Establishing that Bennet is more vulnerable than has been assumed is one thing. It's another thing, though, to make a case that any of his potential GOP opponents can unseat the incumbent.

Eight Republicans are running for the nomination, though it's still early in the race and none has so far emerged as a clear frontrunner.

The morning after Youngkin was declared the winner in Virginia, the campaigns of several of Bennet's Republican challengers argued that their candidate embodies that Youngkin appeal and can duplicate his feat.

The similarities between Colorado and Virginia are impossible to ignore.

Both states have a similar mix of suburban and rural populations, both were once reliably Republican-leaning and have trended solidly toward the Democrats since Obama's 2008 election. With well-educated electorates, both have nearly identical Cook Political Report partisan voter indexes — D+2 in Virginia, D+3 in Colorado — and both swung for Biden by double digits last year, though Colorado swung a little harder than Virginia. According to recent polling, Biden is underwater with voters in both states by identical margins.

Against that backdrop, the campaigns advisors to three of Bennet's challengers — Eli Bremer, Gino Campana and Joe O'Dea — circulated internal memos and issued statements framing their candidate as the one true heir to Youngkin's mantle. 

Youngkin's message, said a memo authored by Bremer's campaign, "was bolstered by the fact that he ran against an entrenched career politician who was unable to offer a creative, different or fresh approach or perspective. Youngkins’ status as an outsider businessman was crucial to his credibility and appeal.

"In Colorado, Eli Bremer has a similar message.

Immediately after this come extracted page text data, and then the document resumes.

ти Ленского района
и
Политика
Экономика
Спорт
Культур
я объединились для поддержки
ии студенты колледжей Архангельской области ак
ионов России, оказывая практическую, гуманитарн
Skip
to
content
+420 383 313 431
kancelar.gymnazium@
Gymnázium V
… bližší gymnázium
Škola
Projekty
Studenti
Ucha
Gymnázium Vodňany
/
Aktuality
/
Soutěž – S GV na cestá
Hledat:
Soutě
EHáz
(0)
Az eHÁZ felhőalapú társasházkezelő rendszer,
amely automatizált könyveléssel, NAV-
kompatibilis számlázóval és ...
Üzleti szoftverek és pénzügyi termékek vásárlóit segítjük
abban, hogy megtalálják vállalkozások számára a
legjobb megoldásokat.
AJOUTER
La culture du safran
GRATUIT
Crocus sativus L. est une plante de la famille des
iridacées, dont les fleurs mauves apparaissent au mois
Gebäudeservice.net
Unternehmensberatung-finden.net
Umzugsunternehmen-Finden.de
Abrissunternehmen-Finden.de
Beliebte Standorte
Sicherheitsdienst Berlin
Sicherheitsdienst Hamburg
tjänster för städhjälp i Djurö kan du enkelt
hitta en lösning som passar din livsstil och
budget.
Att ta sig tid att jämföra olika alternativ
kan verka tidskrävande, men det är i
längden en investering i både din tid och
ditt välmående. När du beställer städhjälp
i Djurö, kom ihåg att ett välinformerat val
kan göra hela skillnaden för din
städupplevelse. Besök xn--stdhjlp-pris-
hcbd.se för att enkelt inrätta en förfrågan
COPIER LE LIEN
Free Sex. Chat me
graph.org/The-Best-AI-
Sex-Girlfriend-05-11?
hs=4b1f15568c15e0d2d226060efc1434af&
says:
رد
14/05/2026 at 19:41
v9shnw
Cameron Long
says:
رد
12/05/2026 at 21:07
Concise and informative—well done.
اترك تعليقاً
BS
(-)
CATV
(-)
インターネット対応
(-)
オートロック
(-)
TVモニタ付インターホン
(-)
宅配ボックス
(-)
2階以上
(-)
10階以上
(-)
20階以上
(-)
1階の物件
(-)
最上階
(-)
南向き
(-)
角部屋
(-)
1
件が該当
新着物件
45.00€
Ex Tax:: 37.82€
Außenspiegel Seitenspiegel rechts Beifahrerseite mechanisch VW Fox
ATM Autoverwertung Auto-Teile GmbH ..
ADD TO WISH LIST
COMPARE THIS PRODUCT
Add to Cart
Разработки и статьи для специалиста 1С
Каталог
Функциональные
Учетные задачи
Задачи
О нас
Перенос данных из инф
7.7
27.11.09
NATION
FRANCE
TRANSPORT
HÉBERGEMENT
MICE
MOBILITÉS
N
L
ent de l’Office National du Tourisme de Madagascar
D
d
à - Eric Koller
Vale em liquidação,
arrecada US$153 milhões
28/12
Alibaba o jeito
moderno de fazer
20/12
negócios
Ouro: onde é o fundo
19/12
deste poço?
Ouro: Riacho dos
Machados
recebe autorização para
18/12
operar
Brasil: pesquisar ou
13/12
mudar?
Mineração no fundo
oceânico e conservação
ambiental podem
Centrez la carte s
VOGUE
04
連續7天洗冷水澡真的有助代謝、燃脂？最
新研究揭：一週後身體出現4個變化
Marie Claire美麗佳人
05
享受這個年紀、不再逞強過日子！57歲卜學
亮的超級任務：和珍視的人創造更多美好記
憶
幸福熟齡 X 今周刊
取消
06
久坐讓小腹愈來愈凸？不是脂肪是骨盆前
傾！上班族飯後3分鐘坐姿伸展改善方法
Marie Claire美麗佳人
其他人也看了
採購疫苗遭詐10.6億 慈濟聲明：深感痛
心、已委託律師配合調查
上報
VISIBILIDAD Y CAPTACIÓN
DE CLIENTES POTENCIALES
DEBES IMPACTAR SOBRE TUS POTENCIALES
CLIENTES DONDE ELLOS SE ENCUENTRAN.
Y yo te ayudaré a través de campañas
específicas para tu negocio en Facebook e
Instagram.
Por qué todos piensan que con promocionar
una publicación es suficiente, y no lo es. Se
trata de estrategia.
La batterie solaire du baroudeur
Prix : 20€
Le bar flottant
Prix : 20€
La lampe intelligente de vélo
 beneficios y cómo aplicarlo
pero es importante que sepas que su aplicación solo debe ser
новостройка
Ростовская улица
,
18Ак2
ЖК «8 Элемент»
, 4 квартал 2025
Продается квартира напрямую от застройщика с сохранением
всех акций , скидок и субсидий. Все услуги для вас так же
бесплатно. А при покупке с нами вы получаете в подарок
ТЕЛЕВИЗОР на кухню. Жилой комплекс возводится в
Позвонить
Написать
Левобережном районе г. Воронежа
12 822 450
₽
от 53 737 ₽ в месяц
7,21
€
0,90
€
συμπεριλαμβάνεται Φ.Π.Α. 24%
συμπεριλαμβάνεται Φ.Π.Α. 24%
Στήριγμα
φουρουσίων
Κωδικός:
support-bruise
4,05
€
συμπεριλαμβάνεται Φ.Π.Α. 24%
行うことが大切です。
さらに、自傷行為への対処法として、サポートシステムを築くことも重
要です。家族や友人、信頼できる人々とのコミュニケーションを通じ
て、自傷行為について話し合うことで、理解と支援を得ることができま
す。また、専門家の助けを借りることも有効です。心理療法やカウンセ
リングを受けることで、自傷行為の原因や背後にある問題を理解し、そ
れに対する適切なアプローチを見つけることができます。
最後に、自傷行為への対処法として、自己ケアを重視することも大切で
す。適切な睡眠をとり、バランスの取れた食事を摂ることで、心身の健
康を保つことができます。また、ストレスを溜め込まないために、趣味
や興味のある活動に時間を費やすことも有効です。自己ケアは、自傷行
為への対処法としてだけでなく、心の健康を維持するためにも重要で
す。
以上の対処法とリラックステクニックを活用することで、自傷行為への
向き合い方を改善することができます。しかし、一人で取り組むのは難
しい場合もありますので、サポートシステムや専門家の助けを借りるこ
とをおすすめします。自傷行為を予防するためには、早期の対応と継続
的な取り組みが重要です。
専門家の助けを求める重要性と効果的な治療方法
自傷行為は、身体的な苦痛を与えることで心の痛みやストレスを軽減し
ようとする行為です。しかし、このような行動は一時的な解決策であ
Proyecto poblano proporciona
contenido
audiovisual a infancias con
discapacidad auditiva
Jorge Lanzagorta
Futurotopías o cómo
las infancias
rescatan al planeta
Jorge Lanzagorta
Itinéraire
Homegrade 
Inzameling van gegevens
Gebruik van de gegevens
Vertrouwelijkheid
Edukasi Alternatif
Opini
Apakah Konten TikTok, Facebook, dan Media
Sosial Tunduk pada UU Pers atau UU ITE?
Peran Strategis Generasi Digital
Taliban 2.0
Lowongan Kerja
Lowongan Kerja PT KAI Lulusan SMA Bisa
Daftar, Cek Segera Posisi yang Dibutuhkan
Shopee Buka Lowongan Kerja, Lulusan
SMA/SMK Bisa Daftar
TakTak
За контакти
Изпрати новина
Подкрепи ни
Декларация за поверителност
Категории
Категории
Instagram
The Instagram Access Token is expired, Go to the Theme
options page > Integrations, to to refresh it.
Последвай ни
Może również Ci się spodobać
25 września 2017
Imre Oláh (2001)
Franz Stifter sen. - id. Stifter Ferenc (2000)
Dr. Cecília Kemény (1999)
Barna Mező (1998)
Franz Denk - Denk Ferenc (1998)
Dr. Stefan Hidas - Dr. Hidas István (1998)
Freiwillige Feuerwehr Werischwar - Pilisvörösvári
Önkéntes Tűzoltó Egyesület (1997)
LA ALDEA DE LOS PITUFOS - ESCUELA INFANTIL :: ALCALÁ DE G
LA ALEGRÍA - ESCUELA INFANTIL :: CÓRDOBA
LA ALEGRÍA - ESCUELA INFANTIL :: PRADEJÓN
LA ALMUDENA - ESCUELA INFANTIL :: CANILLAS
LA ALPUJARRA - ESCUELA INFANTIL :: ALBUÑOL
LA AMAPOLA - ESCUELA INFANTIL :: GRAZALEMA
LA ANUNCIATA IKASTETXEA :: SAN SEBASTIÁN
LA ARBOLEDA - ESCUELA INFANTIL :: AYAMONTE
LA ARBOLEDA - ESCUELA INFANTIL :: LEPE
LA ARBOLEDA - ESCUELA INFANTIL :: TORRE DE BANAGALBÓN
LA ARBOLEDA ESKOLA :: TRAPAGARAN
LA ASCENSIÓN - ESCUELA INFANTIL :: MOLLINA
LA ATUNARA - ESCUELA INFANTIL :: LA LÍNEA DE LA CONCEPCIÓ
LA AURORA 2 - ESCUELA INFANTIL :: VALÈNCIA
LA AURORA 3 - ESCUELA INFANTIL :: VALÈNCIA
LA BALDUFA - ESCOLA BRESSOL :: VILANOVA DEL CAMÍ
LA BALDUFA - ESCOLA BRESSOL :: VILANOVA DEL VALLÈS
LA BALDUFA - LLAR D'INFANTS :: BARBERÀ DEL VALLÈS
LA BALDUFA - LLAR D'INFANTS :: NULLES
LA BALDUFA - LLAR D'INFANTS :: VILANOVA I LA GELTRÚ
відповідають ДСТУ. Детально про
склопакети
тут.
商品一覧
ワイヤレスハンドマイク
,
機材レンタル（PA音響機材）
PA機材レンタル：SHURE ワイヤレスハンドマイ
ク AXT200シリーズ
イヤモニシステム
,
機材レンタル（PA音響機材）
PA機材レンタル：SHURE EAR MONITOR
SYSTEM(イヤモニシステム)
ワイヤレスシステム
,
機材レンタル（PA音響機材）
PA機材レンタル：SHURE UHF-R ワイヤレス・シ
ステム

As a businessman, first-time candidate and Olympian, Bremer is memorable and clearly not a typical candidate. Like Youngkin, he is also running against the consummate vanilla political insider in Michael Bennet."

Campana, according to a memo sent on Nov. 3 to his finance committee, "was given the opportunity to live the American Dream thanks to the compassion of one American soldier in 1943 who legally sponsored his father’s immigration to the United States from the war-torn city of Naples, Italy. Now, Gino is ready to fight to give every American family the opportunity to live the same dream....

"Gino isn’t a politician. He’s a father, coach, builder, entrepreneur, and first generation American who wants to stop Sen. Michael Bennet and Joe Biden from destroying our country. An appointee of President Trump, Gino earned the confidence of the President and has demonstrated his strong conservative credentials."

O'Dea's campaign said in a release: “Virginia’s verdict is a clarion call to Republicans in Colorado — if we nominate a competent leader and happy conservative warrior we can unite Republicans and appeal to those simply looking for a reduction in inflation, debt, and national spending, and a return to normal. Joe O’Dea is the son of a cop, a concrete guy, a fighter — Biden’s errand boy Michael Bennet doesn’t want any part of this guy.”

Bennet's campaign manager, Justin Lamorte, said the forecaster's rating change only confirms what the Democrat's campaign has been saying all along, that Colorado's isn't a solidly Democratic seat and that Bennet will be running in a difficult climate.

"In Colorado we are always prepared for a close election, and Michael won in 2010 while facing strong headwinds in a midterm," Lamorte said.

"That’s why Michael’s campaign is off to a strong start, and he is running on his record of delivering for Coloradans, including passing the expanded Child Tax Credit to cut taxes for lower and middle income families. Looking ahead, Michael is working hard to pass legislation that will cut the costs of health care, and child care, and fight climate change with investments in clean energy and outdoor restoration that will grow jobs and strengthen our economy."

Even as the calendar moves on to other holidays and into the new year, if the GOP candidates start occasionally referring to Colorado as "the commonwealth," there's a strong possibility they've got their Youngkin costume in mind.